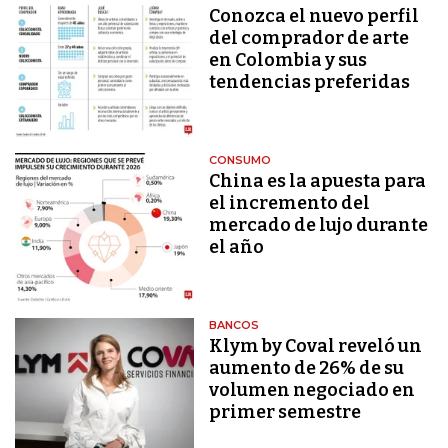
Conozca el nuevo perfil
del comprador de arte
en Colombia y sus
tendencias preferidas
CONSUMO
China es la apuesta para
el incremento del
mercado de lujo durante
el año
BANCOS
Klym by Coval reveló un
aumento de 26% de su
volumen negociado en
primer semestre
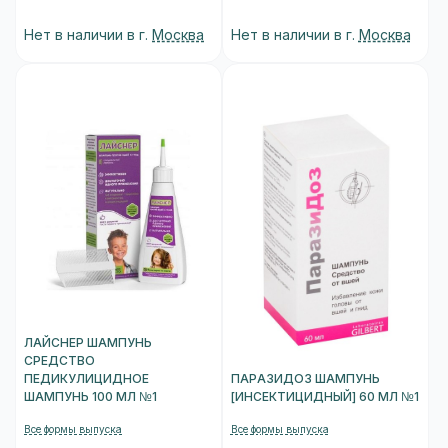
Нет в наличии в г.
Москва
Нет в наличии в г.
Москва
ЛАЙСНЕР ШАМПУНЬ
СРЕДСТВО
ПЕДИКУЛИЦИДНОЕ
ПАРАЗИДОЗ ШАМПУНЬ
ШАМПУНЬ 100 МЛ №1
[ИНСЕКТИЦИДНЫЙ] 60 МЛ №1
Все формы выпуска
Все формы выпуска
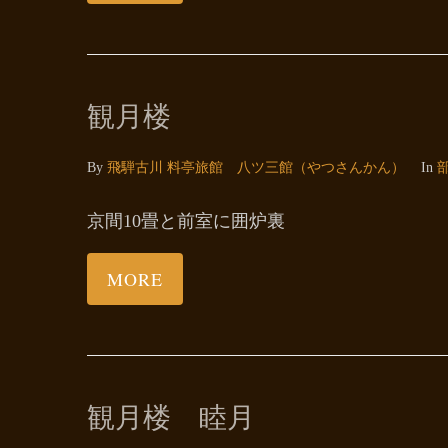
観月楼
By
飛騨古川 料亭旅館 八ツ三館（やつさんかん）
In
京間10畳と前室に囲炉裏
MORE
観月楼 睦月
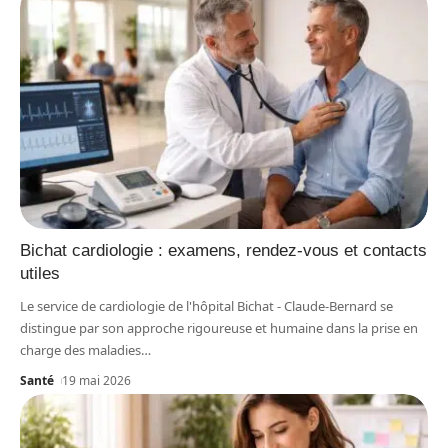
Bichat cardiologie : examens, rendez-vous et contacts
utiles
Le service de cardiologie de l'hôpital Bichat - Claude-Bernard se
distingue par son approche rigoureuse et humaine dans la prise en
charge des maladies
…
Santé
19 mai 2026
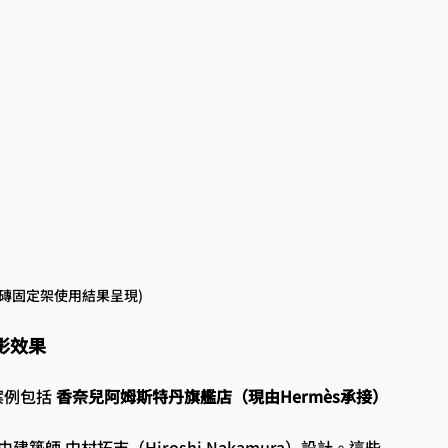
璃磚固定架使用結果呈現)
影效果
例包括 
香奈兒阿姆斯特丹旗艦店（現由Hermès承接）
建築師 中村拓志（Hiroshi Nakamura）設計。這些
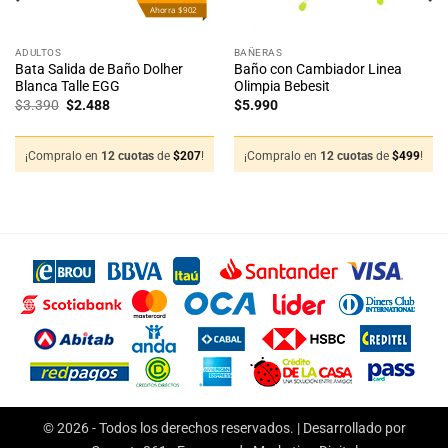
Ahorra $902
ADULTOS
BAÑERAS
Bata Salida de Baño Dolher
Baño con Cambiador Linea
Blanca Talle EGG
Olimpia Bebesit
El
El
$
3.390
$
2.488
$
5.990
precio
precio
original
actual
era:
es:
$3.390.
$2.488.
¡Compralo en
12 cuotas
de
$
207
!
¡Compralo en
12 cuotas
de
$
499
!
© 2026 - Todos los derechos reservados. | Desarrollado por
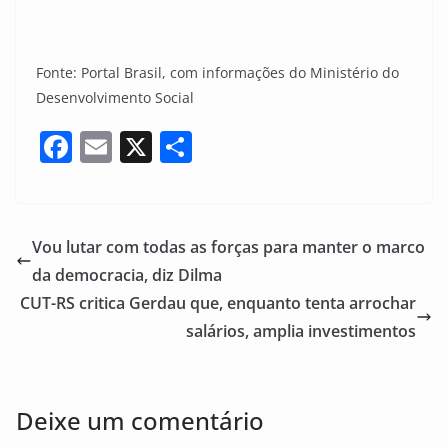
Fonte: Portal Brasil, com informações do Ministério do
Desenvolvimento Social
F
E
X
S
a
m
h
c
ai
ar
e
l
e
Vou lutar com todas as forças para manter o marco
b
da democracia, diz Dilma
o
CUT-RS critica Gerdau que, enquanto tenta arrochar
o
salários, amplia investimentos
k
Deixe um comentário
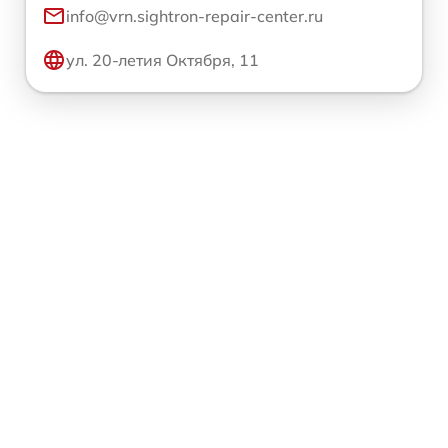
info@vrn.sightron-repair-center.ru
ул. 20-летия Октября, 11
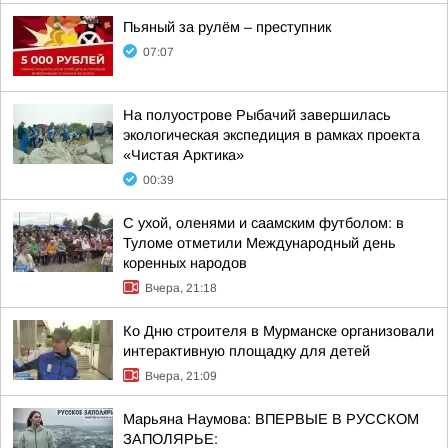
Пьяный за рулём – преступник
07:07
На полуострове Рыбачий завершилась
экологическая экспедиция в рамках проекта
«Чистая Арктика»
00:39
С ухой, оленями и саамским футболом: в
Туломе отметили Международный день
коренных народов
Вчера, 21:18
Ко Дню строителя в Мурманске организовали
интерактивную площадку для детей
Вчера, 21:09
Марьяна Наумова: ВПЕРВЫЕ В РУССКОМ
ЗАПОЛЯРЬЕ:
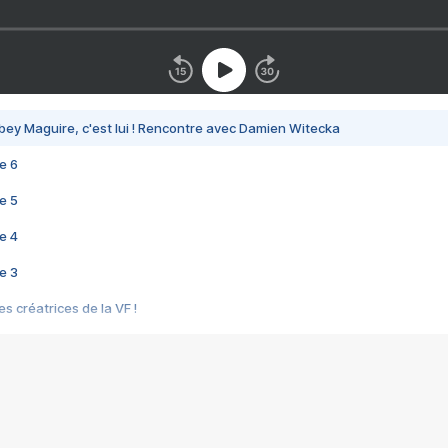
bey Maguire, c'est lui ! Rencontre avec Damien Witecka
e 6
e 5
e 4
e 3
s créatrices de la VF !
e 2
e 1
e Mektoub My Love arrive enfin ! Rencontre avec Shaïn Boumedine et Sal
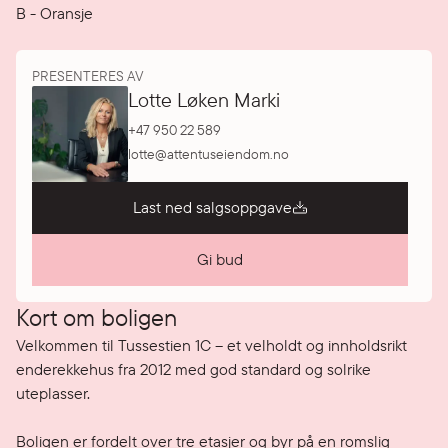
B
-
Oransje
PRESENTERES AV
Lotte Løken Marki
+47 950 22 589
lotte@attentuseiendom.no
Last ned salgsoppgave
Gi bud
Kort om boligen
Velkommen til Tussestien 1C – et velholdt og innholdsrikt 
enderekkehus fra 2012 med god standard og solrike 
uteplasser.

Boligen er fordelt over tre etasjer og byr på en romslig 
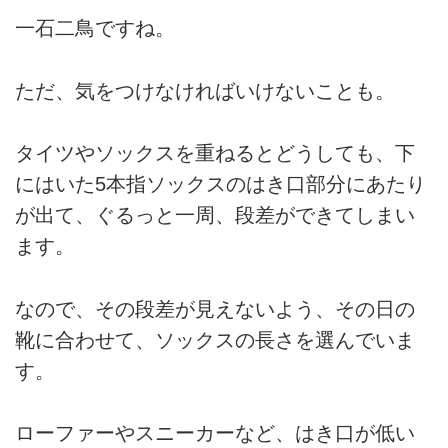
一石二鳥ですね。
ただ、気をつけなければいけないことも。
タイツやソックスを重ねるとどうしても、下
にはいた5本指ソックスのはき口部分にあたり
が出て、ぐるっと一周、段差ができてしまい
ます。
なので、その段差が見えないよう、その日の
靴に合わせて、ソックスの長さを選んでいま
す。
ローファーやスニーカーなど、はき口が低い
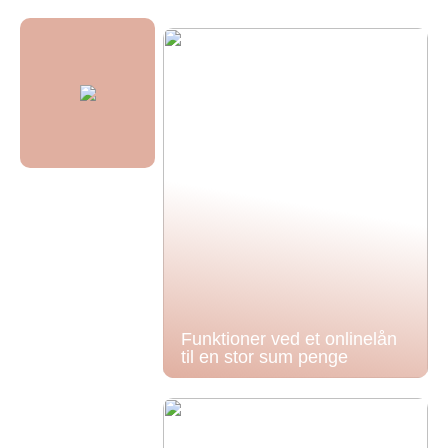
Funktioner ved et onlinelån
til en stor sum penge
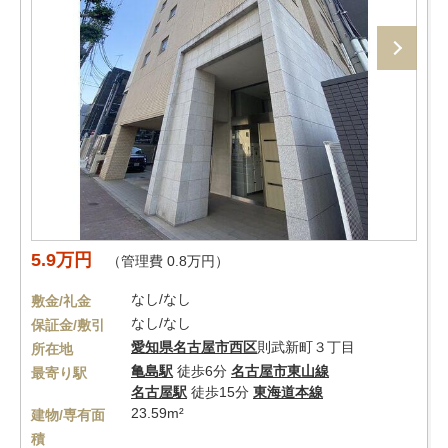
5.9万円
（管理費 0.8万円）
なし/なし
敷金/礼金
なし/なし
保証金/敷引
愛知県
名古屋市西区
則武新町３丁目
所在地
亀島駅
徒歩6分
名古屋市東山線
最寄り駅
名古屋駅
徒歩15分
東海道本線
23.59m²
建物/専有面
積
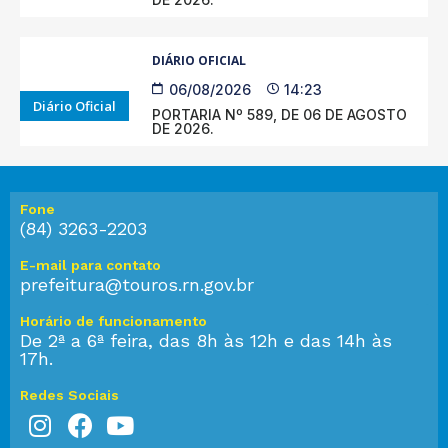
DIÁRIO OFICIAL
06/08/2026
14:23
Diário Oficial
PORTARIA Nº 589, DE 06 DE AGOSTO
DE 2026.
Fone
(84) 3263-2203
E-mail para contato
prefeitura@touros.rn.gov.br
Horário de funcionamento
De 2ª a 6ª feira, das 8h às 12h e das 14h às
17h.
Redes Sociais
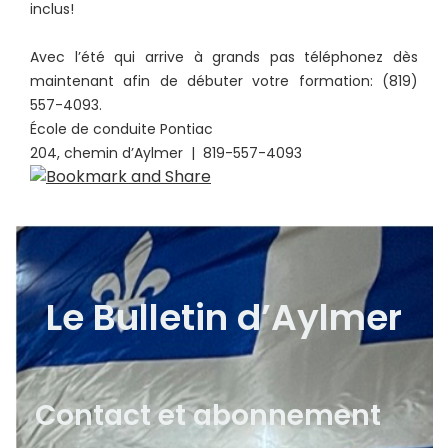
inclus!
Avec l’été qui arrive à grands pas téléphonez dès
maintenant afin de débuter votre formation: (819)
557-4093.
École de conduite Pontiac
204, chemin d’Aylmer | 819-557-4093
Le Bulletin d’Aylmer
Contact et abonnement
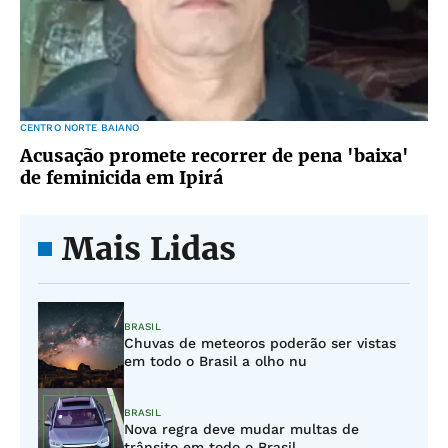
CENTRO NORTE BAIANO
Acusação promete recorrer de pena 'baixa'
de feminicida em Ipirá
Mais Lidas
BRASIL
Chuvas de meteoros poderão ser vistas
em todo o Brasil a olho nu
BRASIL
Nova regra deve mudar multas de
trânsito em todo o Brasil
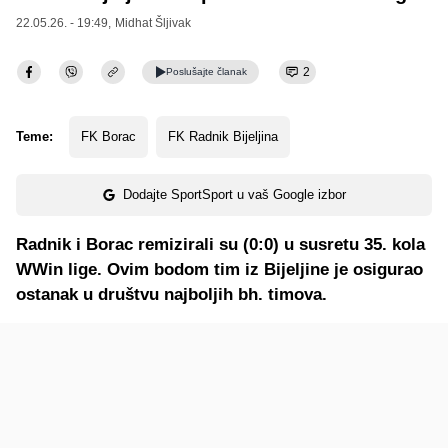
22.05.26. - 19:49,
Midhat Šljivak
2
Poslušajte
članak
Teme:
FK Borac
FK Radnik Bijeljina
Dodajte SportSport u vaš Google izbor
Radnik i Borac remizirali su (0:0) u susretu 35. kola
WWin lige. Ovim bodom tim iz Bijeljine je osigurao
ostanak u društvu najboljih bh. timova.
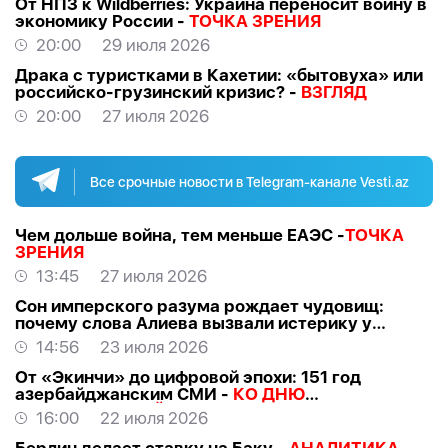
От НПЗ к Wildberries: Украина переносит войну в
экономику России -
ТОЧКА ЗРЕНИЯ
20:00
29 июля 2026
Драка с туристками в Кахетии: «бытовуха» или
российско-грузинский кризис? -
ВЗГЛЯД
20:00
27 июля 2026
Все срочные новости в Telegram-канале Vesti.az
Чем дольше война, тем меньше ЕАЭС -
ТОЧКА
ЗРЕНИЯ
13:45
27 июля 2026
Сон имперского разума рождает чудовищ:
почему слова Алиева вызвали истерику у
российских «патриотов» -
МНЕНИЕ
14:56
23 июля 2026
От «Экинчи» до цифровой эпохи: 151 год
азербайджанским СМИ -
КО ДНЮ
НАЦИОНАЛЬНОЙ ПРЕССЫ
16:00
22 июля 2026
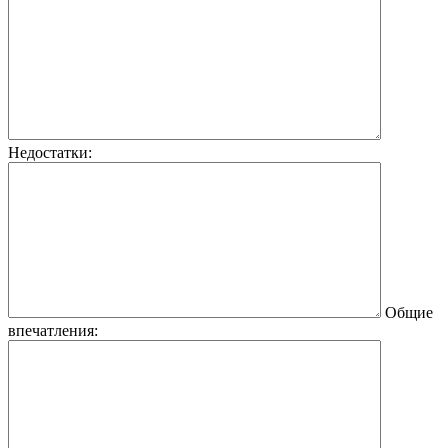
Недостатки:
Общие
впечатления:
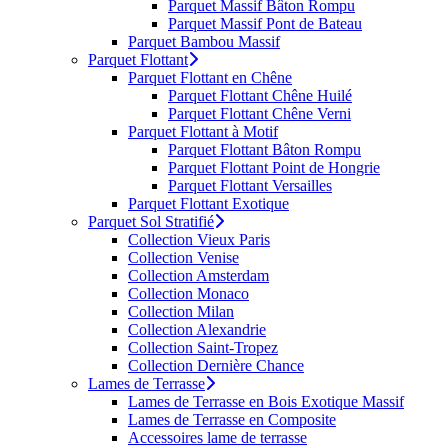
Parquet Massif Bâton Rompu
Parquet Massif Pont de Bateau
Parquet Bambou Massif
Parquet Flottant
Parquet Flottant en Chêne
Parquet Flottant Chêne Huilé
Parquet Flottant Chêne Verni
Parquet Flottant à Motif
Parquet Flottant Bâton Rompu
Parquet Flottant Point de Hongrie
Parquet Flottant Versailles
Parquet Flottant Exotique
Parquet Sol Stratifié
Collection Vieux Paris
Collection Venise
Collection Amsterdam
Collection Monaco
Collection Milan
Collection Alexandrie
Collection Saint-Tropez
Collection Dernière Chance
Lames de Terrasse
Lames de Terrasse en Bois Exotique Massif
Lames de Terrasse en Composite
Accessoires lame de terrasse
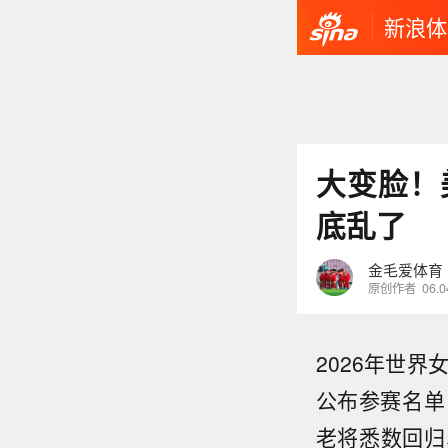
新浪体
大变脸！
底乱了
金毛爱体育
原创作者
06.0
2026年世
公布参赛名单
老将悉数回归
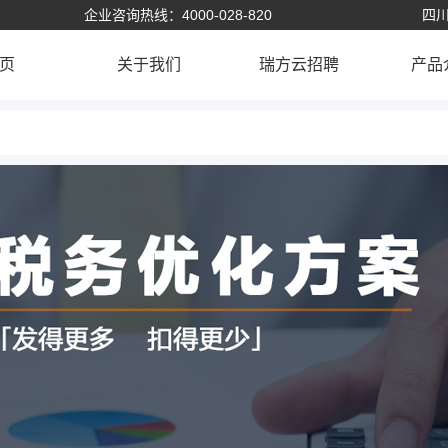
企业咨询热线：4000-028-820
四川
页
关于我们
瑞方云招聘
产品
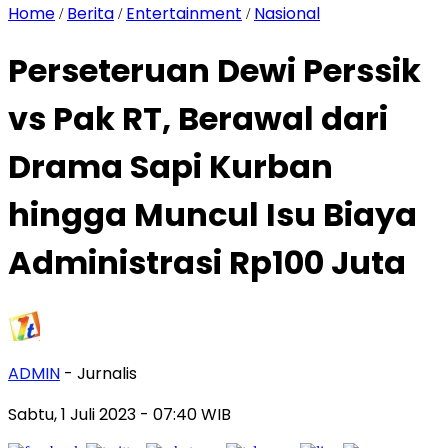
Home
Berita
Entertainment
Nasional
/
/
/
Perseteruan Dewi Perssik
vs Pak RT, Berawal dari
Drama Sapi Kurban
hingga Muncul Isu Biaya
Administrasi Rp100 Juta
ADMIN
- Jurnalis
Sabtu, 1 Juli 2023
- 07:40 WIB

Task goal:
In the material above, how many lines contain "Rompu"? Reply with only the number.

Response below:
2